The takeaway that stays with me is still the one that Dustin noted in his (less odd) review, which was how impressive the Sigma is seeing as it's a 4-year-old lens and coatings design versus the new Canon with it's fancy Blue Goo. The canon is plainly better, which is why I traded some lenses for it a few weeks ago, but seriously, good on Sigma for coming out with something almost as good, although it was back when Gangnam Style was still working up the charts.


----------



## Sabaki (Jan 21, 2016)

I wonder if artists had the same discussions about their brushes back in the day? :


----------



## d (Jan 21, 2016)

Sabaki said:


> I wonder if artists had the same discussions about their brushes back in the day? :



If different brushes added varying amounts of purple or green pigment to the edges of brushstrokes as you painted towards the edge of the canvas, I'm sure artists would have had plenty to discuss!!

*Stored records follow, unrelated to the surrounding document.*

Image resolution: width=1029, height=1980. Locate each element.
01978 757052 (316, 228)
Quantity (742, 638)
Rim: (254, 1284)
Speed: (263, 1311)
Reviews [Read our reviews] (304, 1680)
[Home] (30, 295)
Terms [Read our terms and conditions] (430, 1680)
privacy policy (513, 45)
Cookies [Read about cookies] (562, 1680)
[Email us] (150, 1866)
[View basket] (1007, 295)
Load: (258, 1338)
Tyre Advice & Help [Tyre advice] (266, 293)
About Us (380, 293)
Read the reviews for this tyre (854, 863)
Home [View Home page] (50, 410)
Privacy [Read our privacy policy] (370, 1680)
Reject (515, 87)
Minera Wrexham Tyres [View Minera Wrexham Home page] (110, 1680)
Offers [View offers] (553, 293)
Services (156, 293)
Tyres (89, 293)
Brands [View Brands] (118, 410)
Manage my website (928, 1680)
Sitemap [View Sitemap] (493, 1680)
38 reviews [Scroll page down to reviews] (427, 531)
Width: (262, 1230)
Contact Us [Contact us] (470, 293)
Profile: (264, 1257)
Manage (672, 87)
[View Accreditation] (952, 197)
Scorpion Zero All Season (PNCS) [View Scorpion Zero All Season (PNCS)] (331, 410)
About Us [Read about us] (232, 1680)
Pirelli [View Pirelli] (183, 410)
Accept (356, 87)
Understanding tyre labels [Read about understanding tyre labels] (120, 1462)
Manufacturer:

I'm still getting used to my 35L II, but overall am pretty happy with the results it achieves.

Like takesome1 mentioned, it's longer size compared to its predecessor does make it feel a bit closer to a 24-70 when carrying it around.

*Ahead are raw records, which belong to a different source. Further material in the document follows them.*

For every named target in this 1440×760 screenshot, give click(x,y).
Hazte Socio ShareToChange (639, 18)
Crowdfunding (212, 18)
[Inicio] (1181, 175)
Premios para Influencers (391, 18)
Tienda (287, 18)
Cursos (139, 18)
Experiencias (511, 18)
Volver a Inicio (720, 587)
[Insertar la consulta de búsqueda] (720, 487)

Tiggy, I agree with you about the Canon being better @ 1.4 in dpreview's test images, though it's surprising how much more the Sigma improves going from f/1.4 to f/2 in the second set of images shot on the Sony. The Canon catches up again at f/2.8 though.

*Both* great lenses, though, unless you want weather sealing - then we know which one to choose!

d.


----------



## StudentOfLight (Jan 21, 2016)

Sabaki said:


> I wonder if artists had the same discussions about their brushes back in the day? :


My brush is made of genuine horse hair, your brush is clearly made of inferior ass hair...


----------



## Sabaki (Jan 21, 2016)

StudentOfLight said:


> Sabaki said:
> 
> 
> > I wonder if artists had the same discussions about their brushes back in the day? :
> ...


Yes, my brush is made of ass's hair :-[


----------



## takesome1 (Jan 21, 2016)

PureClassA said:


> takesome1 said:
> 
> 
> > On the 5Ds R it is really sharp.
> ...



Is that why the 500 and 600mm F/4 II are lighter than the previous version?


----------



## GMCPhotographics (Jan 25, 2016)

To be frank, after a minor breeze through Lightroom...I don't think you could tell finished images apart...even at 100%. By that I mean stopped down, hand held wide open...there is very little between them except fringing and local contrast. The opacity and CA sliders usually resolves those. I think the big difference for me would be the AF reliability, especially in low tungsten light. I've had some night mare experiences with Sigma...so I stay in the Canon fold because I believe in their science a lot more than I do with Sigma's.


----------